Dataset entries:

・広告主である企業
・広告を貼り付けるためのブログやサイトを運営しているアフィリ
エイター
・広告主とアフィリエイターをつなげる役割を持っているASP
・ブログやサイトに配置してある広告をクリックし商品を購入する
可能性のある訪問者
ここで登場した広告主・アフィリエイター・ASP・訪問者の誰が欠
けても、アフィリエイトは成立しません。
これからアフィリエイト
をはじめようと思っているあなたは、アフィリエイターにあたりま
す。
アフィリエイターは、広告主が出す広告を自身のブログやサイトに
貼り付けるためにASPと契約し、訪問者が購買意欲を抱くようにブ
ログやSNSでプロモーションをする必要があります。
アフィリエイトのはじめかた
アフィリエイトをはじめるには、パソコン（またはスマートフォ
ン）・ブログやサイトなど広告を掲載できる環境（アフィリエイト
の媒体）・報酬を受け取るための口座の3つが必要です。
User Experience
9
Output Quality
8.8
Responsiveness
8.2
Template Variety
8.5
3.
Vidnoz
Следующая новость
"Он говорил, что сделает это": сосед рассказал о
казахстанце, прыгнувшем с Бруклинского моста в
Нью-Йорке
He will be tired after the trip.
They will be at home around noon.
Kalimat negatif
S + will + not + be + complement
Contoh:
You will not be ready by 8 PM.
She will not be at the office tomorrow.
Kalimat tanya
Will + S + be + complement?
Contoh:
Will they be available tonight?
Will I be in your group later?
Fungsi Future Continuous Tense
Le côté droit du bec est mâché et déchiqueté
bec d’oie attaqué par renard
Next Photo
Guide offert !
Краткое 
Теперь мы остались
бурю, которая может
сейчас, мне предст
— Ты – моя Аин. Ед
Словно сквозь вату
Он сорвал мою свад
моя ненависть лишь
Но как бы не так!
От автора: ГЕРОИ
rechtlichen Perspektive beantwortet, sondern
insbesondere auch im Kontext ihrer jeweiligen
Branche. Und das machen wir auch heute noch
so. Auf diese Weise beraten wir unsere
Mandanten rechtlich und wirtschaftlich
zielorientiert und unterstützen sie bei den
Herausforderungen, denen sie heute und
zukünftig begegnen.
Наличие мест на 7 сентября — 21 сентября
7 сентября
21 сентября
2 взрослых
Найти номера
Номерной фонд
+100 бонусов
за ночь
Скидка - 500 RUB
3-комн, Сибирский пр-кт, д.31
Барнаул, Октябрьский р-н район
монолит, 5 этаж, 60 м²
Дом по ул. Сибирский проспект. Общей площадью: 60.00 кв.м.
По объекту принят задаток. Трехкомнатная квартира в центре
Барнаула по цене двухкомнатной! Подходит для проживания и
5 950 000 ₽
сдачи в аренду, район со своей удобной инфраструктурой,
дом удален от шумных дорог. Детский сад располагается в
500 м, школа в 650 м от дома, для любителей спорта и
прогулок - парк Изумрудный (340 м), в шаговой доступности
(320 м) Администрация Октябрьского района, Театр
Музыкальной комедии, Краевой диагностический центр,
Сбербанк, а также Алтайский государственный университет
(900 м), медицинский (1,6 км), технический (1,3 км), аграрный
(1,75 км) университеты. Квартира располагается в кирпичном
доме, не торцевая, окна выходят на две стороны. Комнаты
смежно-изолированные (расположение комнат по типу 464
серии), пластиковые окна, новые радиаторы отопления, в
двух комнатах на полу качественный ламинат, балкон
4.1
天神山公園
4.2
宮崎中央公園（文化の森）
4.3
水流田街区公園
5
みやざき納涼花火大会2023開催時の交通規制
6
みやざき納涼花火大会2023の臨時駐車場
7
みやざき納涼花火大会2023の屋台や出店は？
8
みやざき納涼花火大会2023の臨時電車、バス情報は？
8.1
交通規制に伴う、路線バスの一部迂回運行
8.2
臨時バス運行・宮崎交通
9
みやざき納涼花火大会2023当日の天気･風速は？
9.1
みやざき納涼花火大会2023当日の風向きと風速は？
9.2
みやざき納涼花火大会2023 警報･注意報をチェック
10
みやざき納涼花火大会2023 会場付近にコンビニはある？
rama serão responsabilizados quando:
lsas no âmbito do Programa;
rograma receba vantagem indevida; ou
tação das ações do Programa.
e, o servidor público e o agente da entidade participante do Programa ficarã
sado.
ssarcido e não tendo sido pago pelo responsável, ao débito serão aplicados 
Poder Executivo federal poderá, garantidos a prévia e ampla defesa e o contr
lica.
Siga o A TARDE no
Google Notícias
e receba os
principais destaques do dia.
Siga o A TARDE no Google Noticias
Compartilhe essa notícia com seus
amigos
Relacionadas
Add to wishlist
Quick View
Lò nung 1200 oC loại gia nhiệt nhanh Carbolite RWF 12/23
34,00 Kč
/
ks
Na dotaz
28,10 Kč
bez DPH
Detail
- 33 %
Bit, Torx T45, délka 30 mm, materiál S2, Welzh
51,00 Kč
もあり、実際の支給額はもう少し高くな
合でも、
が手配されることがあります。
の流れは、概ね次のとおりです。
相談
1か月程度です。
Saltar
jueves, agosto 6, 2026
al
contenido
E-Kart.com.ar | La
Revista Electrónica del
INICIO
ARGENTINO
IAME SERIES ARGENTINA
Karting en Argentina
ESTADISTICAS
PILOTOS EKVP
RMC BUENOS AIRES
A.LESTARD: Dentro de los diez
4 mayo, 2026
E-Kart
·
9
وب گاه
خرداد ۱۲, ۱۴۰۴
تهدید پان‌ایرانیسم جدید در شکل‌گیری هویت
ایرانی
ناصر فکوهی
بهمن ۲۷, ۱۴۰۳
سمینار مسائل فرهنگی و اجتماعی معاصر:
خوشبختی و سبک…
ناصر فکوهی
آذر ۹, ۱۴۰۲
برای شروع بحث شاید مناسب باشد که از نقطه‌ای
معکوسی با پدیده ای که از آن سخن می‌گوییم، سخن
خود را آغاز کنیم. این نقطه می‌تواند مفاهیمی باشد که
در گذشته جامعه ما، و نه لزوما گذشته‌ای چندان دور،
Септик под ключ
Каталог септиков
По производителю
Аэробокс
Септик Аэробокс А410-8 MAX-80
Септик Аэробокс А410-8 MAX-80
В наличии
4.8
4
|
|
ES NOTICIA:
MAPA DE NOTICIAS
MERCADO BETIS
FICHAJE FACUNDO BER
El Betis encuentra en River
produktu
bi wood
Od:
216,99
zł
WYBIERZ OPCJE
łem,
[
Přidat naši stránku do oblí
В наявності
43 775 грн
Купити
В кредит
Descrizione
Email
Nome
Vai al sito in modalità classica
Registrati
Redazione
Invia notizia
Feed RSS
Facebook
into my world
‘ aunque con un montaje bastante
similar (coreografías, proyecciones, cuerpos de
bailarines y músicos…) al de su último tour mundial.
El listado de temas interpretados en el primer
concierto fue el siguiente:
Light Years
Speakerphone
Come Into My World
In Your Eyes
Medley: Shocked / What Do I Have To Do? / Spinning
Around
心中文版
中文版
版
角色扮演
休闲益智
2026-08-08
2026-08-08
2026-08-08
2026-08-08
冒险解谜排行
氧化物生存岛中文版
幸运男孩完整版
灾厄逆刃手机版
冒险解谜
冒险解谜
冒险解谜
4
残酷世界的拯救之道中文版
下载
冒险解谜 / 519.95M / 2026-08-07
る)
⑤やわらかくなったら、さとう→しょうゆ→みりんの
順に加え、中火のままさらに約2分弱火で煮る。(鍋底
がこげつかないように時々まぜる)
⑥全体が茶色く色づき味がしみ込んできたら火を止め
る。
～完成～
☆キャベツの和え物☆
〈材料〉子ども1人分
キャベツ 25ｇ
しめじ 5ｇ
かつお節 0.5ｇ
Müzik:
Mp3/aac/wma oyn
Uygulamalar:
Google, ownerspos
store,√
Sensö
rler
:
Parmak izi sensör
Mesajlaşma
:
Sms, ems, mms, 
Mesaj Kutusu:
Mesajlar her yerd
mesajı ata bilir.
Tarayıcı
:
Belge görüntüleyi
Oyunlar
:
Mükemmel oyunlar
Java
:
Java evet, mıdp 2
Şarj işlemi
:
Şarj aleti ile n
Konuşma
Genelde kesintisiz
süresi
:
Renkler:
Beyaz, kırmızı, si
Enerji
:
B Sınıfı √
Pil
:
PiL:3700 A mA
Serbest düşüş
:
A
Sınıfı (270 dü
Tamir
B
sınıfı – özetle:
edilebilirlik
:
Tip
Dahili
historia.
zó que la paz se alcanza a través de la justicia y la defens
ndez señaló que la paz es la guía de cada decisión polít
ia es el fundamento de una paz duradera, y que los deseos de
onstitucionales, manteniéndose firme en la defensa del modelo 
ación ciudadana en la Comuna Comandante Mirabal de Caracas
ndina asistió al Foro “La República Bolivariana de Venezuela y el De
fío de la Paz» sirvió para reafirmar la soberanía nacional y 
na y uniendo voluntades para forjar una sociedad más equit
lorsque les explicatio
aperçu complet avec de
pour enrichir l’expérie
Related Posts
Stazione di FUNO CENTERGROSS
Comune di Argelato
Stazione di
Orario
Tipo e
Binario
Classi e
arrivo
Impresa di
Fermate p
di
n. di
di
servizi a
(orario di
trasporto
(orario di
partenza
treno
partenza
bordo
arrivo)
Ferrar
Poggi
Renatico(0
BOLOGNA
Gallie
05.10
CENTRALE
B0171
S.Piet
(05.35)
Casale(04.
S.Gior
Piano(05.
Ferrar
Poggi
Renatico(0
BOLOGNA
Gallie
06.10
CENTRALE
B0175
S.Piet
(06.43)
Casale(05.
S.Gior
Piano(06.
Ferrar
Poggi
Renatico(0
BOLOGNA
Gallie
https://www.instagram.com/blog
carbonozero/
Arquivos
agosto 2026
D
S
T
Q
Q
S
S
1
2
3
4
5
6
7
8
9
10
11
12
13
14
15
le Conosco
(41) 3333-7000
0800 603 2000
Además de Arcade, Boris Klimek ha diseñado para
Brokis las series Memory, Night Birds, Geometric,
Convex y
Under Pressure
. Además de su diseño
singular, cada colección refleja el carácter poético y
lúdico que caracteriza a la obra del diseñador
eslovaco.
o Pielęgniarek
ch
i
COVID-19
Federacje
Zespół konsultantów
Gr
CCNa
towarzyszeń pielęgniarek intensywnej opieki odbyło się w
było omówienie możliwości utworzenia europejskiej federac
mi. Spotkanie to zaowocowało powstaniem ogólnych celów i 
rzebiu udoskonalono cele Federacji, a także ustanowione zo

What is being asked:
Starting at the first line of the data above, please restate word for word every line up to and including the one that holds "He will be tired after the trip.", and add nothing else.

Your solution:
・広告主である企業
・広告を貼り付けるためのブログやサイトを運営しているアフィリ
エイター
・広告主とアフィリエイターをつなげる役割を持っているASP
・ブログやサイトに配置してある広告をクリックし商品を購入する
可能性のある訪問者
ここで登場した広告主・アフィリエイター・ASP・訪問者の誰が欠
けても、アフィリエイトは成立しません。
これからアフィリエイト
をはじめようと思っているあなたは、アフィリエイターにあたりま
す。
アフィリエイターは、広告主が出す広告を自身のブログやサイトに
貼り付けるためにASPと契約し、訪問者が購買意欲を抱くようにブ
ログやSNSでプロモーションをする必要があります。
アフィリエイトのはじめかた
アフィリエイトをはじめるには、パソコン（またはスマートフォ
ン）・ブログやサイトなど広告を掲載できる環境（アフィリエイト
の媒体）・報酬を受け取るための口座の3つが必要です。
User Experience
9
Output Quality
8.8
Responsiveness
8.2
Template Variety
8.5
3.
Vidnoz
Следующая новость
"Он говорил, что сделает это": сосед рассказал о
казахстанце, прыгнувшем с Бруклинского моста в
Нью-Йорке
He will be tired after the trip.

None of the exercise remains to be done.